Reward Function v3.3.0 - Risk-Aware Composite Reward

Overview

Item	Details
Date	2025-01-21
Goal	Fix reward hacking and P&L gradient saturation
Files	`alpaca_trading/gpu/vectorized_env.py`, `alpaca_trading/gpu/ppo_trainer_native.py`
Status	Success

Context

v2.5.0 introduced trading_incentive (+0.02 for non-HOLD actions) to fix HOLD bias.

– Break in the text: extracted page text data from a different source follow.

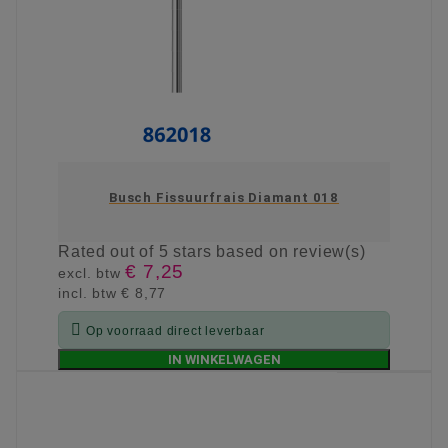
Busch Fissuurfrais Diamant 018
Rated
out of 5 stars based on
review(s)
€ 7,25
excl. btw
incl. btw
€ 8,77

Op voorraad direct leverbaar
IN WINKELWAGEN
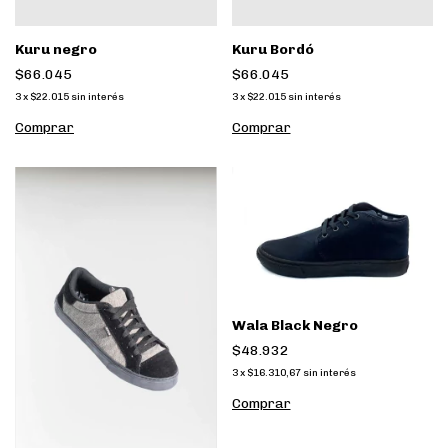
Kuru negro
Kuru Bordó
$66.045
$66.045
3
x
$22.015
sin interés
3
x
$22.015
sin interés
Comprar
Comprar
Wala Black Negro
$48.932
3
x
$16.310,67
sin interés
Comprar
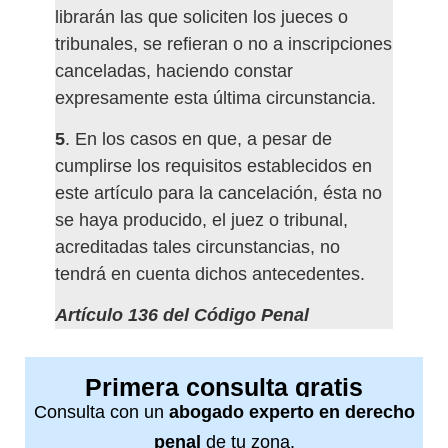
librarán las que soliciten los jueces o
tribunales, se refieran o no a inscripciones
canceladas, haciendo constar
expresamente esta última circunstancia.
5
. En los casos en que, a pesar de
cumplirse los requisitos establecidos en
este artículo para la cancelación, ésta no
se haya producido, el juez o tribunal,
acreditadas tales circunstancias, no
tendrá en cuenta dichos antecedentes.
Artículo 136 del Código Penal
Primera consulta gratis
Consulta con un
abogado experto en derecho
penal
de tu zona.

However, this created the opposite problem: reward hacking via overtrading.

Additional issues:

•Direction weight (40%) dominated despite being binary (+1/-1)
•P&L weight (25%) too low despite being the actual objective
•P&L saturated via tanh(pnl * 10) - destroyed gradient signal beyond ±0.1% moves
•Exploration was limited due to low entropy coefficient (0.005)

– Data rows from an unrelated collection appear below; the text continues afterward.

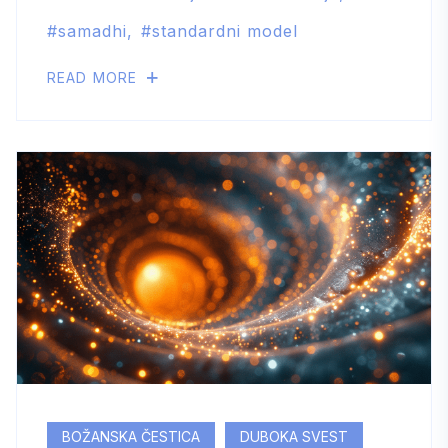
samadhi
standardni model
READ MORE
BOŽANSKA ČESTICA
DUBOKA SVEST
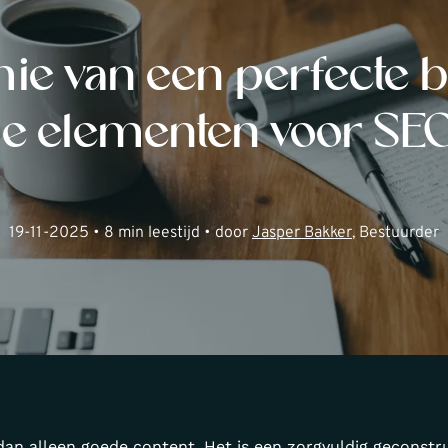
ie van een perfecte bl
ële elementen voor SE
19-11-2025 • 8 min leestijd • door
Jasper Bakker
, Bestuurder
dan alleen goede content. Het is een zorgvuldig geconstr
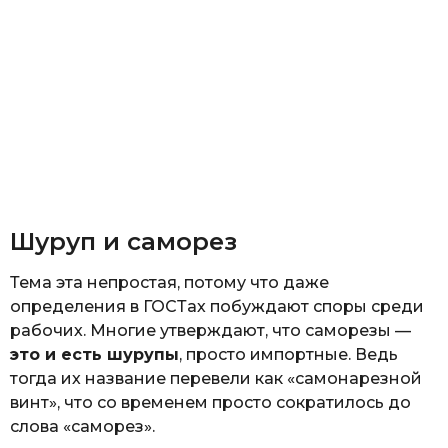
Шуруп и саморез
Тема эта непростая, потому что даже
определения в ГОСТах побуждают споры среди
рабочих. Многие утверждают, что саморезы —
это и есть шурупы
, просто импортные. Ведь
тогда их название перевели как «самонарезной
винт», что со временем просто сократилось до
слова «саморез».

Solution: Rebalanced Risk-Aware Reward

Weight Changes

Component	v2.5.0	v3.3.0	Rationale
direction_weight	0.40	0.15	Binary signal, shouldn't dominate
pnl_weight	0.25	0.40	Primary trading objective
magnitude_weight	0.05	0.05	Unchanged
exploration_weight	0.15	0.15	Unchanged
slippage_cost	0.02	0.02	Unchanged
drawdown_penalty	0.03	0.03	Unchanged
stop_tp_weight	0.10	0.10	Unchanged
trading_incentive	0.02	REMOVED	Caused reward hacking

P&L Reward Fix

python

# OLD (v2.5.0) - saturates quickly, destroys gradients
pnl_reward = torch.tanh(pnl * 10)  # Clips at ±1 for |pnl| > 0.1%

# NEW (v3.3.0) - linear with wider range, preserves gradients
pnl_reward = torch.clamp(pnl * 100, -2.0, 2.0)  # Linear until ±2% move

Why this matters:

•tanh(pnl * 10) reaches 0.999 at pnl=0.3% - no gradient for larger moves
•clamp(pnl * 100, -2, 2) preserves linear gradient until ±2% moves
•Larger moves still get proportionally larger rewards

PPO Hyperparameters

Parameter	v2.5.0	v3.3.0	Rationale
gamma	0.995	0.991	Shorter horizon for hourly trading
ent_coef	0.005	0.015	3x increase for exploration

Code Location

python

# vectorized_env.py - GPUEnvConfig dataclass (~line 479)
@dataclass
class GPUEnvConfig:
    # v3.3.0: Risk-Aware Composite Reward weights
    direction_weight: float = 0.15       # Reduced from 0.40
    magnitude_weight: float = 0.05       # Unchanged
    pnl_weight: float = 0.40             # Increased from 0.25
    exploration_weight: float = 0.15     # Unchanged
    slippage_cost_equity: float = 0.001  # Unchanged
    slippage_cost_crypto: float = 0.002  # Unchanged
    drawdown_penalty: float = 0.03       # Unchanged
    stop_tp_weight: float = 0.10         # Unchanged
    # REMOVED: trading_incentive (caused reward hacking)

python

# ppo_trainer_native.py - NativePPOConfig dataclass (~line 120)
@dataclass
class NativePPOConfig:
    gamma: float = 0.991      # v3.3.0: Reduced from 0.995
    ent_coef: float = 0.015   # v3.3.0: 3x increase from 0.005

Failed Attempts

Attempt	Why it Failed	Lesson Learned
trading_incentive = 0.02	Created overtrading, model collected bonus constantly	Remove entirely, use proper P&L weighting
tanh(pnl * 10)	Gradients vanish at ±0.1%, couldn't learn from larger moves	Use linear clamp with wider range
direction_weight = 0.40	Binary signal dominated continuous P&L	Reduce to 0.15, prioritize P&L
ent_coef = 0.005	Insufficient exploration, model converged to local optima	3x increase to 0.015
gamma = 0.995	Too long horizon for hourly trading decisions	Reduce to 0.991 for shorter horizon

Key Insights

Trading Incentive Creates Reward Hacking

The model learned: "Any trade gives +0.02, slippage penalty is ~0.02, so trade constantly and hope for winners." This is classic reward hacking - optimizing the surrogate (incentive) rather than the true objective (P&L).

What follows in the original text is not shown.